Hezbollah Pagers Explode: Iran Envoy Among 2800 Injured, 3 Killed; Israel Behind Deadly Attack?

“L’attacco hacker che ha catturato l’attenzione mediatica coinvolge attori malevoli che, a distanza, sono riusciti a interferire con le batterie di dispositivi, provocandone l’esplosione“, commenta Pierluigi Paganini, analista di cyber security e CEO Cybhorus.

“Dalle fonti online pare che i dispositivi fossero stati configurati appositamente per poter esplodere grazie a una piccola carica“, aggiunge Paolo Dal Checco, informatico forense.

Ecco cosa sappiamo della compromissione e come questo attacco ridefinisce le frontiere della cyber war.

Attacco hacker a Hezbollah: esplosi i cercapersone dei miliziani

Secondo Stefano Fratepietro, è un cyber attacco creativo e fantasioso alla Mr. Robot. Vasily Kononov lo definisce un attacco informatico di portata storica contro Hezbollah. Il professor Giovanni Ziccardi, un attacco informatico molto interessante e innovativo.

Le esplosioni sono avvenute in simultanea nelle zone suburbane di Beirut, soprattutto nell’area di Dahiyeh.

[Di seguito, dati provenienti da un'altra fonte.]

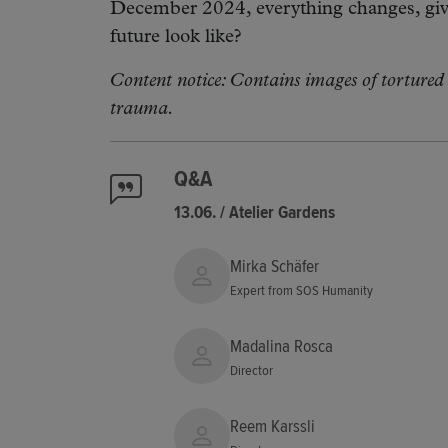
December 2024, everything changes, givi
future look like?
Content notice: Contains images of tortured 
trauma.
Q&A
13.06. / Atelier Gardens
Mirka Schäfer
Expert from SOS Humanity
Madalina Rosca
Director
Reem Karssli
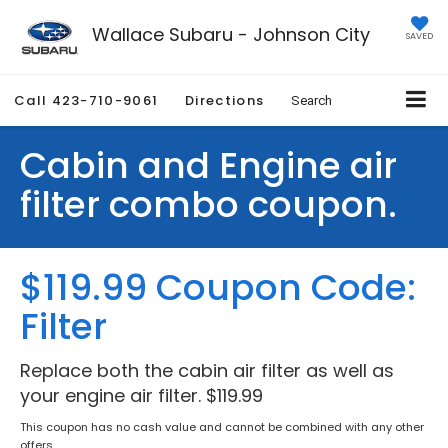
Wallace Subaru - Johnson City
SAVED
Call
423-710-9061
Directions
Search
Cabin and Engine air
filter combo coupon.
$119.99 Coupon Code:
Filter
Replace both the cabin air filter as well as
your engine air filter. $119.99
This coupon has no cash value and cannot be combined with any other
offers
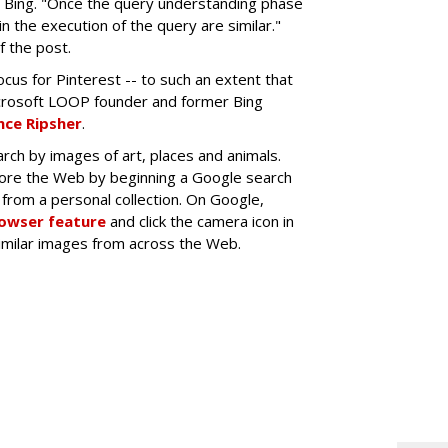
 Bing. "Once the query understanding phase
n the execution of the query are similar."
f the post.
cus for Pinterest -- to such an extent that
crosoft LOOP founder and former Bing
ce Ripsher
.
rch by images of art, places and animals.
lore the Web by beginning a Google search
from a personal collection. On Google,
rowser feature
and click the camera icon in
similar images from across the Web.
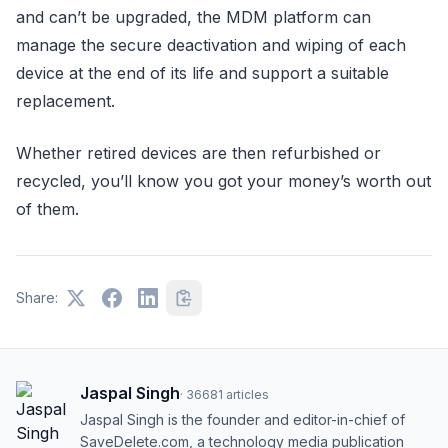
and can’t be upgraded, the MDM platform can
manage the secure deactivation and wiping of each
device at the end of its life and support a suitable
replacement.
Whether retired devices are then refurbished or
recycled, you’ll know you got your money’s worth out
of them.
Share:
Jaspal Singh
·
36681
articles
Jaspal Singh is the founder and editor-in-chief of
SaveDelete.com, a technology media publication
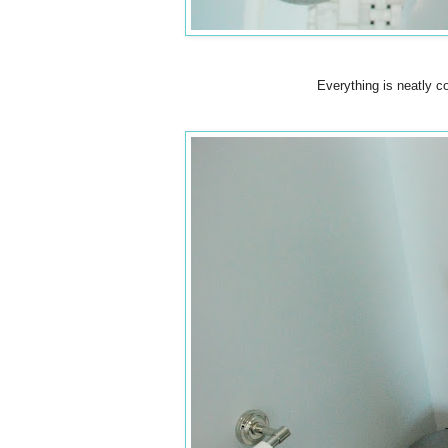
Everything is neatly c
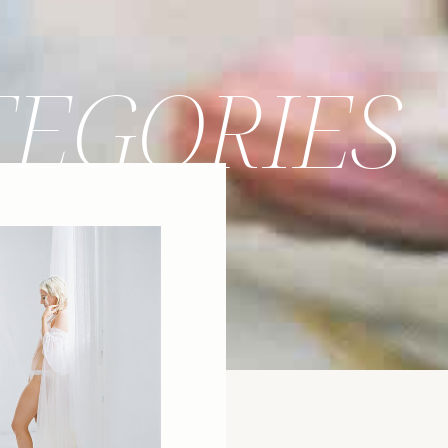
TEGORIES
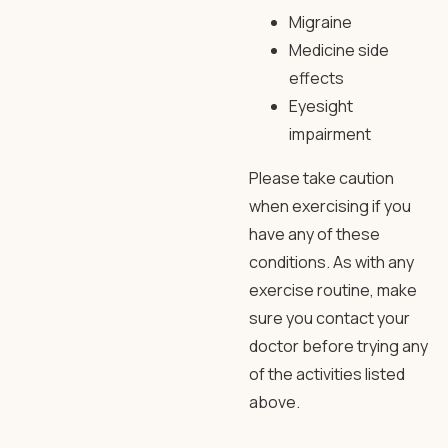
Migraine
Medicine side
effects
Eyesight
impairment
Please take caution
when exercising if you
have any of these
conditions. As with any
exercise routine, make
sure you contact your
doctor before trying any
of the activities listed
above.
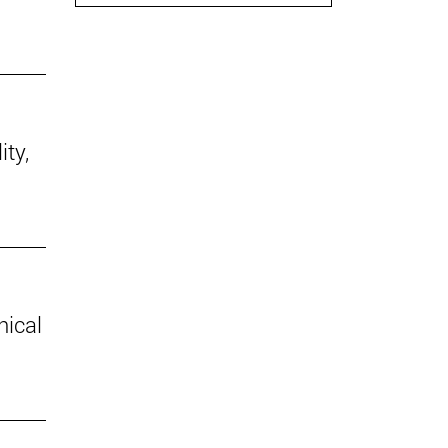
ity,
hical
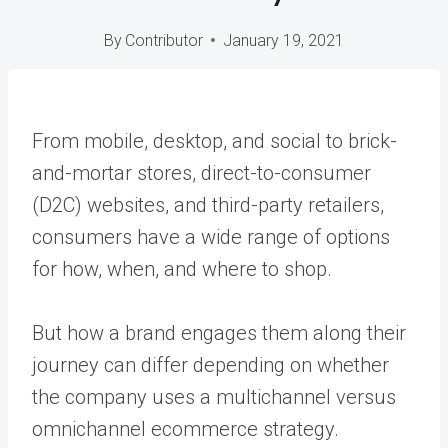
By
Contributor
January 19, 2021
From mobile, desktop, and social to brick-
and-mortar stores, direct-to-consumer
(D2C) websites, and third-party retailers,
consumers have a wide range of options
for how, when, and where to shop.
But how a brand engages them along their
journey can differ depending on whether
the company uses a multichannel versus
omnichannel ecommerce strategy.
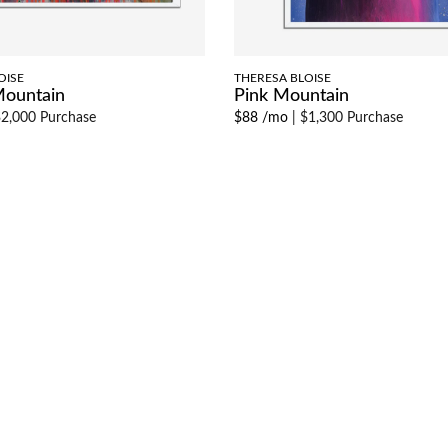
OISE
THERESA BLOISE
Mountain
Pink Mountain
2,000 Purchase
$88 /mo
|
$1,300 Purchase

“Si presume che la piccola carica (di cui i cercapersone erano dotati per l’esplosione, ndr) dovesse attivarsi solo in caso di perdita o furto“, spiega Dal Checco, “un po’ come quando riportiamo allo stato di fabbrica i nostri telefoni da remoto quando li perdiamo o ce li rubano. La carica, che doveva semplicemente neutralizzare il dispositivo, è però stata sufficiente per ferire le persone, soprattutto perché questi dispositivi si tengono spesso in tasca a contatto con il corpo, per sentirli vibrare o suonare”.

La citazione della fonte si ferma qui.